Qumeric comments on The Waluigi Effect (mega-post)

Qumeric 5 Mar 2023 12:09 UTC
6 points
0
I don’t think that Waluigi is an attractor state in some deeply meaningful sense. It is just that we have more stories where bad characters pretend to be good than vice versa (although we have some). So a much simpler “solution” would be just to filter the training set. But it’s not an actual solution, because it’s not an actual problem. Instead, it is just a frame to understand LLM behaviour better (in my opinion).

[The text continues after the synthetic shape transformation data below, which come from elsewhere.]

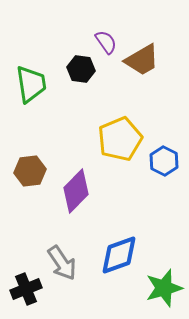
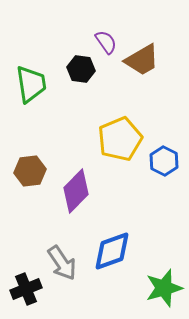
blue diamond: moved 7 px left, 4 px up
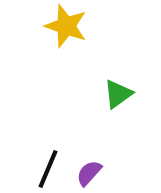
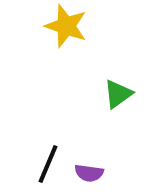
black line: moved 5 px up
purple semicircle: rotated 124 degrees counterclockwise
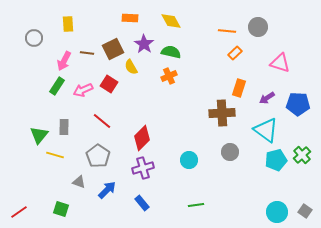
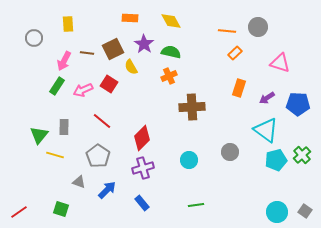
brown cross at (222, 113): moved 30 px left, 6 px up
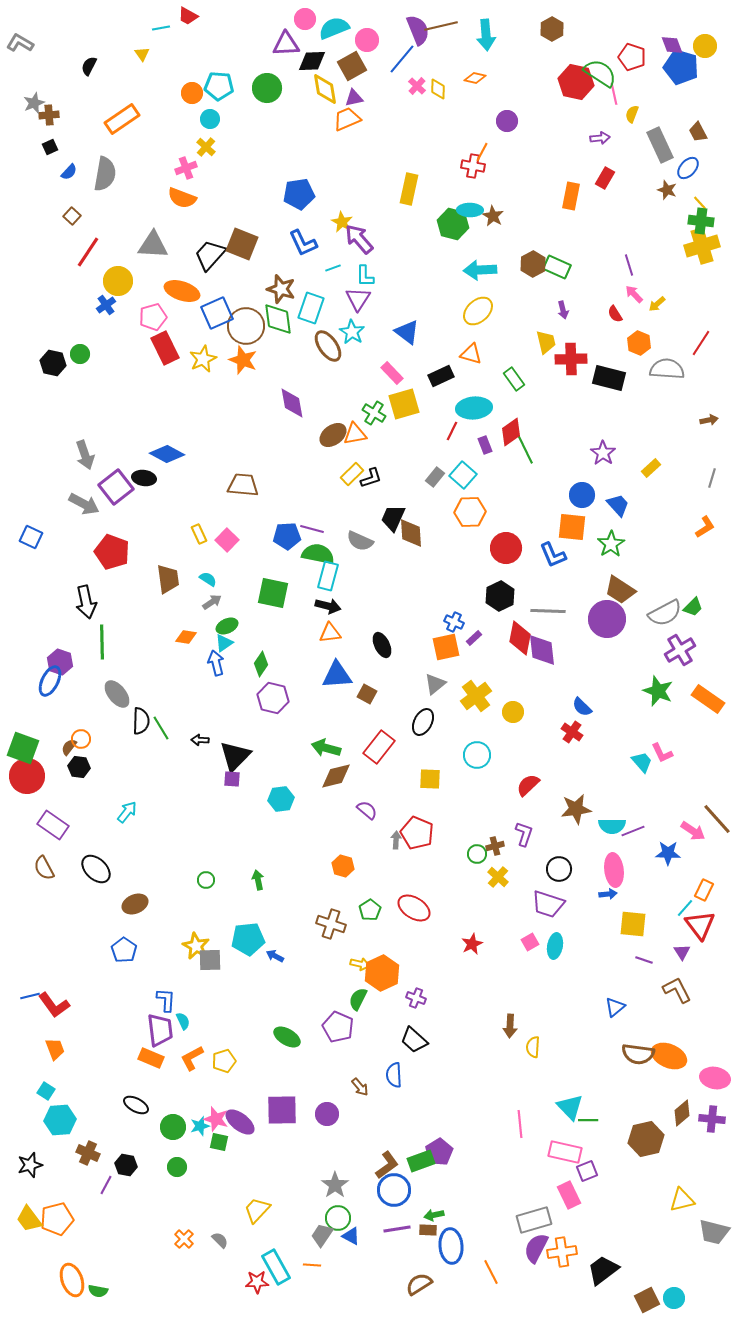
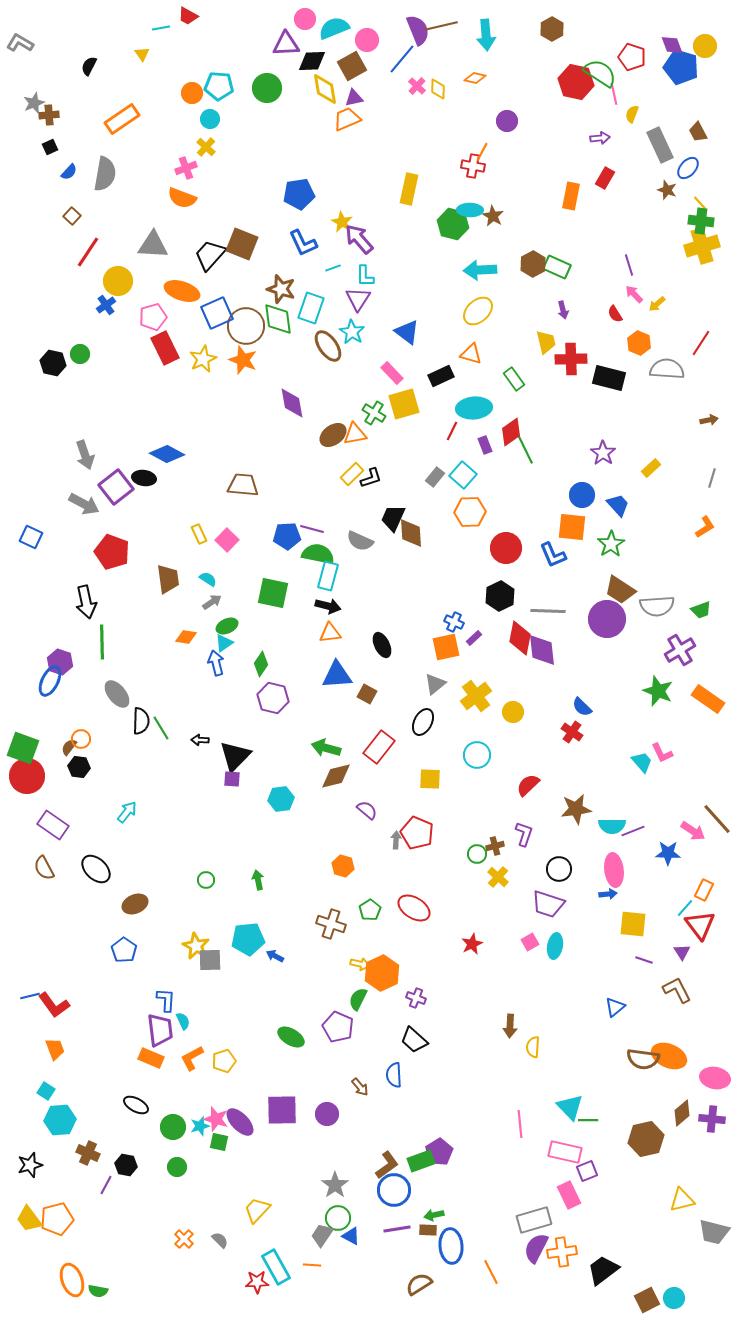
green trapezoid at (693, 607): moved 8 px right, 3 px down; rotated 25 degrees clockwise
gray semicircle at (665, 613): moved 8 px left, 7 px up; rotated 24 degrees clockwise
green ellipse at (287, 1037): moved 4 px right
brown semicircle at (638, 1054): moved 5 px right, 5 px down
purple ellipse at (240, 1122): rotated 8 degrees clockwise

- Daniel_Eth 8 Mar 2023 5:41 UTC
  3 points
  0
  Parent
  It is just that we have more stories where bad characters pretend to be good than vice versa
  I’m not sure if this is the main thing going on or not. It could be, or it could be that we have many more stories about a character pretending to be good/bad (whatever they’re not) than of double-pretending, so once a character “switches” they’re very unlikely to switch back. Even if we do have more stories of characters pretending to be good than of pretending to be bad, I’m uncertain about how the LLM generalizes if you give it the opposite setup.

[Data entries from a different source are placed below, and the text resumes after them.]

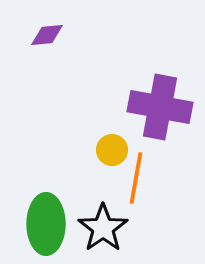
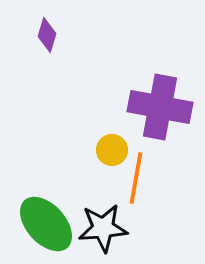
purple diamond: rotated 68 degrees counterclockwise
green ellipse: rotated 42 degrees counterclockwise
black star: rotated 30 degrees clockwise
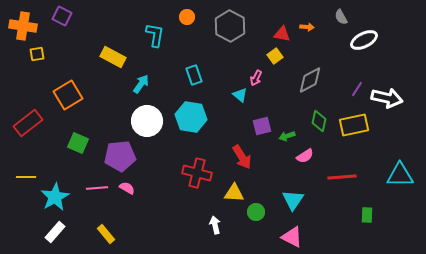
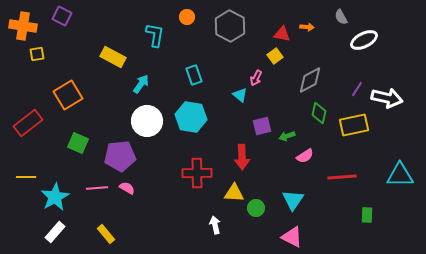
green diamond at (319, 121): moved 8 px up
red arrow at (242, 157): rotated 30 degrees clockwise
red cross at (197, 173): rotated 16 degrees counterclockwise
green circle at (256, 212): moved 4 px up
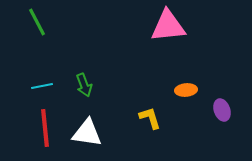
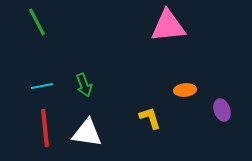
orange ellipse: moved 1 px left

  - Cleo Nardo 8 Mar 2023 11:12 UTC
    2 points
    0
    Parent
    wawaluigis are misaligned
    
    https://www.lesswrong.com/posts/D7PumeYTDPfBTp3i7/the-waluigi-effect-mega-post?commentId=XmAwARntuxEcSKnem
    
    TLDR: if I said “hey this is Bob, he pretends to be harmful and toxic!”, what would you expect from Bob? Probably a bunch of terrible things — like offering hazardous information.